Parsing realistic code bases with Frama-C

André Maroneze - 6th Jul 2018

A recurring subject when using Frama-C, especially intriguing for newcomers, is how to reach the stage where parsing of a realistic code base (as in, one that uses external libraries and compiles to different architectures) succeeds. This post will show a bit of the depth involved in the subject, presenting frequently encountered issues, and discussing some possible solutions, with varying trade-offs between short-term and long-term viability.

Frama-C parsing and external libraries

Most C software is non-portable, at least in the POSIX sense: usage of Linux-, BSD- or glibc-specific libraries is present in the majority of C code bases. This is not a huge issue for compilers, since they only need to know which symbols exist. The library code itself is responsible for its behavior.

Frama-C, however, in order to perform analyses without having access to the source code of external libraries, requires extra information, typically ACSL function contracts. Extremely simple contracts can be generated automatically (as in, “returns any possible value”), but as soon as there is mutable global state, or pointers being passed to/returned from a function, automatic generation tends to fail.

The usual process of writing a specification consists in:

  1. Reading the English documentation about the function (e.g. its man page, preferably from POSIX, if availale);
  2. Writing requires/assigns/ensures clauses;
  3. Testing and refining the specification to improve how plug-ins handle it.

Even when a function is not in POSIX, there is usually a man page (e.g. from the Linux Programmer’s Manual) with an English specification of the function, which may also serve as reference for the ACSL contract.

Due to the sheer amount of existing C libraries, having specifications for all of them is currently infeasible.

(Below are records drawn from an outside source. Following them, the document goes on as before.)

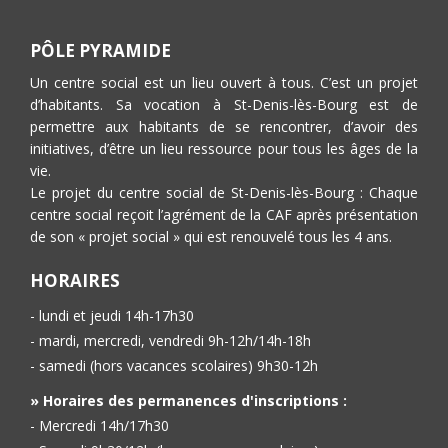
PÔLE PYRAMIDE
Un centre social est un lieu ouvert à tous. C’est un projet
d’habitants. Sa vocation à St-Denis-lès-Bourg est de
permettre aux habitants de se rencontrer, d’avoir des
initiatives, d’être un lieu ressource pour tous les âges de la
vie.
Le projet du centre social de St-Denis-lès-Bourg : Chaque
centre social reçoit l’agrément de la CAF après présentation
de son « projet social » qui est renouvelé tous les 4 ans.
HORAIRES
- lundi et jeudi 14h-17h30
- mardi, mercredi, vendredi 9h-12h/14h-18h
- samedi (hors vacances scolaires) 9h30-12h
» Horaires des permanences d'inscriptions :
- Mercredi 14h/17h30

In order of priority, Frama-C’s libc includes specifications from (1) functions in the C standard; (2) POSIX functions; (3) non-POSIX functions (GNU, BSD, etc).

After parsing each source file separately, Frama-C performs a linking step in which function declarations and type definitions are merged if they appear in several files. For instance, if two files both include stdlib.h, there will be two prototypes for malloc(), both referring to the same function. However, two files defining a static function with the same name will lead to two different functions: one of them will be renamed, e.g. with a trailing _1.

During the linking step, if there are multiple ACSL specifications for a given function, they are merged; in particular, if one version of the function has an ACSL specification but not the other, the merged version will have it.

If users want to benefit from Frama-C’s libc specifications, they must ensure that (1) FRAMAC_SHARE/libc is included in the preprocessor’s include path (this is the default), and (2) an explicit #include directive is present in the code. For instance, a .i source which has been preprocessed while including only standard system headers but not Frama-C’s will lack ACSL specifications.

When possible, prefer passing non-preprocessed sources to Frama-C: it is easier to navigate the code, and changes do not require redoing the preprocessing step.

Mixing Frama-C and system headers

A common mistake when using Frama-C consists in mixing headers from Frama-C’s libc with those coming from the system, e.g. in /usr/include.

Mixing Frama-C and non-Frama-C headers is error-prone: as a rule of thumb, adding -I/usr/include to -cpp-extra-args only makes sense when using -no-frama-c-stdlib to exclude Frama-C’s libc. If unsure, avoid including anything in /usr and try to fix parsing issues as indicated below.

The main reason why mixing headers is discouraged is due to the presence of architecture-specific files in many system headers, namely those in the bits directory. Including a system header may entail recursive inclusion of others, leading to types being redefined in a way that may be incompatible with Frama-C’s libc.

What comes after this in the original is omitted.